Authors on Pith no claims yet

Pith reviewed 2026-05-11 17:42 UTC · model grok-4.3

classification 💻 cs.CL

keywords mixture of expertslarge language modelagentic tasksreasoningcodingopen sourcebenchmark evaluationreinforcement learning

0 comments

The pith

GLM-4.5 reaches 70.1 percent on TAU-Bench and 91 percent on AIME 24 using an open-source 355B-parameter MoE model with only 32B parameters active at once.

A machine-rendered reading of the paper's core claim, the machinery that carries it, and where it could break.

The paper presents GLM-4.5 as an open-source Mixture-of-Experts model built to handle agentic tasks, complex reasoning, and coding problems. It describes a multi-stage training process on 23 trillion tokens followed by expert iteration and reinforcement learning that produces a hybrid reasoning capability allowing both extended thinking traces and direct answers. The model posts the listed benchmark scores and ranks near the top of evaluated systems despite activating far fewer parameters than some denser competitors. A smaller 106B-parameter variant is also released to broaden access. The work aims to supply capable tools for building practical AI agents and technical problem solvers.

Core claim

GLM-4.5 achieves strong performance across agentic, reasoning, and coding (ARC) tasks, scoring 70.1% on TAU-Bench, 91.0% on AIME 24, and 64.2% on SWE-bench Verified. With much fewer parameters than several competitors, GLM-4.5 ranks 3rd overall among all evaluated models and 2nd on agentic benchmarks.

What carries the argument

The hybrid reasoning method that supports both thinking and direct response modes, built inside a Mixture-of-Experts architecture with 355 billion total parameters but only 32 billion activated per token.

Load-bearing premise

That the reported benchmark scores reflect genuine capabilities measured through fair, standardized, and uncontaminated evaluations that allow direct comparison to other models.

What would settle it

Independent re-evaluation of the model on the same benchmark problems using fresh, publicly documented prompts and code, or testing on a new suite of problems created after the training cutoff, would confirm or refute the claimed scores.

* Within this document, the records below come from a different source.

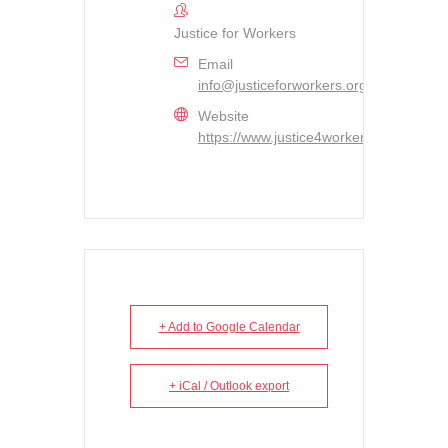
Justice for Workers
Email
info@justiceforworkers.org
Website
https://www.justice4workers.org
+ Add to Google Calendar
+ iCal / Outlook export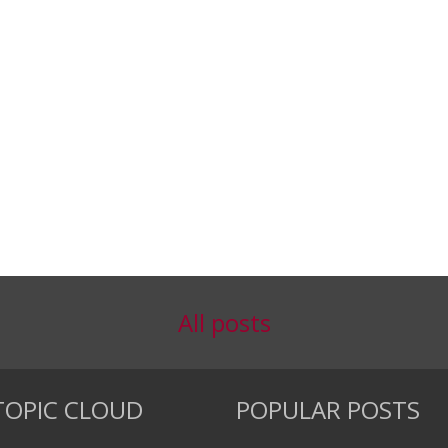
All posts
TOPIC CLOUD
POPULAR POSTS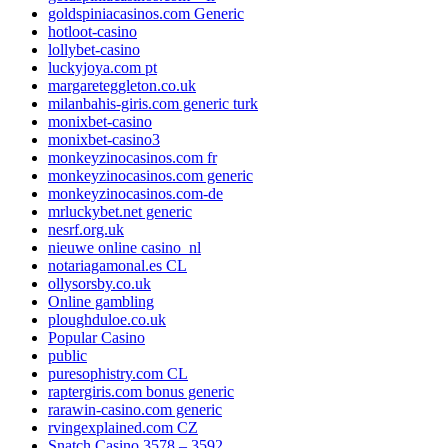
goldspiniacasinos.com Generic
hotloot-casino
lollybet-casino
luckyjoya.com pt
margareteggleton.co.uk
milanbahis-giris.com generic turk
monixbet-casino
monixbet-casino3
monkeyzinocasinos.com fr
monkeyzinocasinos.com generic
monkeyzinocasinos.com-de
mrluckybet.net generic
nesrf.org.uk
nieuwe online casino_nl
notariagamonal.es CL
ollysorsby.co.uk
Online gambling
ploughduloe.co.uk
Popular Casino
public
puresophistry.com CL
raptergiris.com bonus generic
rarawin-casino.com generic
rvingexplained.com CZ
Snatch Casino 3578 – 3592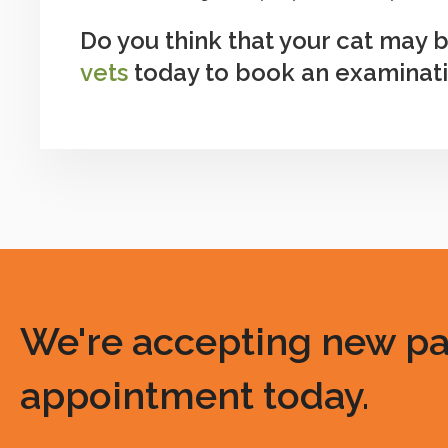
Do you think that your cat may
vets
today to book an examinatio
We're accepting new pati
appointment today.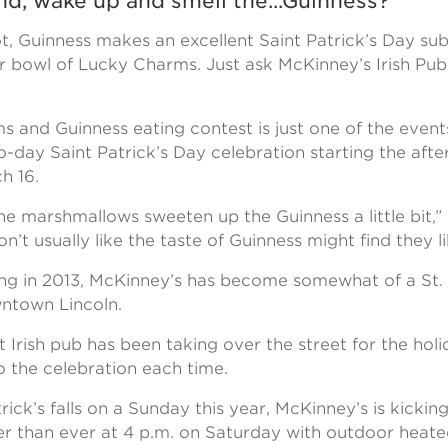
d, wake up and smell the...Guinness?
ot, Guinness makes an excellent Saint Patrick’s Day sub
r bowl of Lucky Charms. Just ask McKinney’s Irish P
 and Guinness eating contest is just one of the event
-day Saint Patrick’s Day celebration starting the aft
h 16.
the marshmallows sweeten up the Guinness a little bit,”
’t usually like the taste of Guinness might find they lik
ing in 2013, McKinney’s has become somewhat of a St. 
ntown Lincoln.
Irish pub has been taking over the street for the holi
 the celebration each time.
rick’s falls on a Sunday this year, McKinney’s is kicking
lier than ever at 4 p.m. on Saturday with outdoor heate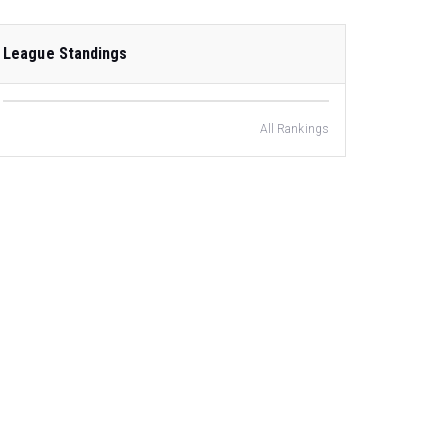
League Standings
All Rankings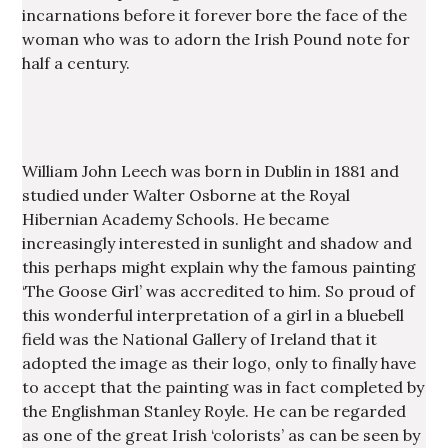
incarnations before it forever bore the face of the
woman who was to adorn the Irish Pound note for
half a century.
William John Leech was born in Dublin in 1881 and
studied under Walter Osborne at the Royal
Hibernian Academy Schools. He became
increasingly interested in sunlight and shadow and
this perhaps might explain why the famous painting
‘The Goose Girl’ was accredited to him. So proud of
this wonderful interpretation of a girl in a bluebell
field was the National Gallery of Ireland that it
adopted the image as their logo, only to finally have
to accept that the painting was in fact completed by
the Englishman Stanley Royle. He can be regarded
as one of the great Irish ‘colorists’ as can be seen by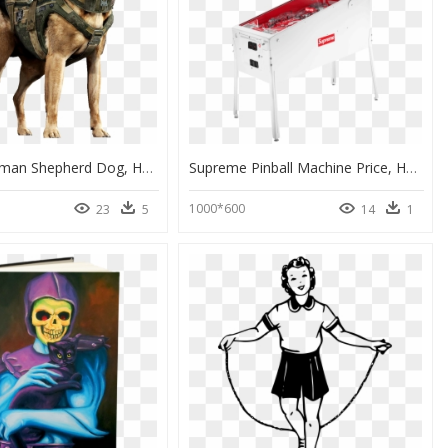
Military German Shepherd Dog, HD Png Download
Supreme Pinball Machine Price, HD Png Download
1000*600
23
5
14
1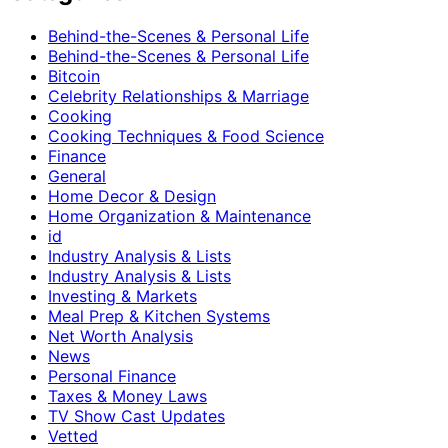
Behind-the-Scenes & Personal Life
Behind-the-Scenes & Personal Life
Bitcoin
Celebrity Relationships & Marriage
Cooking
Cooking Techniques & Food Science
Finance
General
Home Decor & Design
Home Organization & Maintenance
id
Industry Analysis & Lists
Industry Analysis & Lists
Investing & Markets
Meal Prep & Kitchen Systems
Net Worth Analysis
News
Personal Finance
Taxes & Money Laws
TV Show Cast Updates
Vetted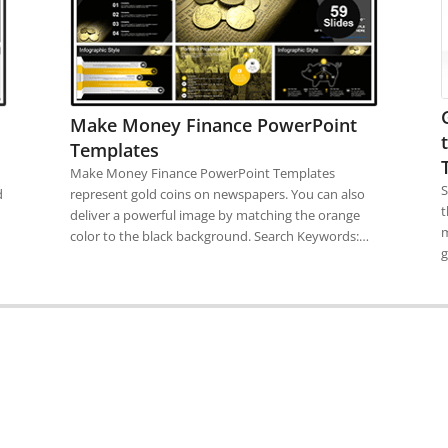
Make Money Finance PowerPoint
Templates
Make Money Finance PowerPoint Templates
S
d
represent gold coins on newspapers. You can also
t
deliver a powerful image by matching the orange
m
color to the black background. Search Keywords:…
g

read the original abstract

We present GLM-4.5, an open-source Mixture-of-Experts (MoE) large language model with 355B total parameters and 32B activated parameters, featuring a hybrid reasoning method that supports both thinking and direct response modes. Through multi-stage training on 23T tokens and comprehensive post-training with expert model iteration and reinforcement learning, GLM-4.5 achieves strong performance across agentic, reasoning, and coding (ARC) tasks, scoring 70.1% on TAU-Bench, 91.0% on AIME 24, and 64.2% on SWE-bench Verified. With much fewer parameters than several competitors, GLM-4.5 ranks 3rd overall among all evaluated models and 2nd on agentic benchmarks. We release both GLM-4.5 (355B parameters) and a compact version, GLM-4.5-Air (106B parameters), to advance research in reasoning and agentic AI systems. Code, models, and more information are available at https://github.com/zai-org/GLM-4.5.

Editorial analysis

A structured set of objections, weighed in public.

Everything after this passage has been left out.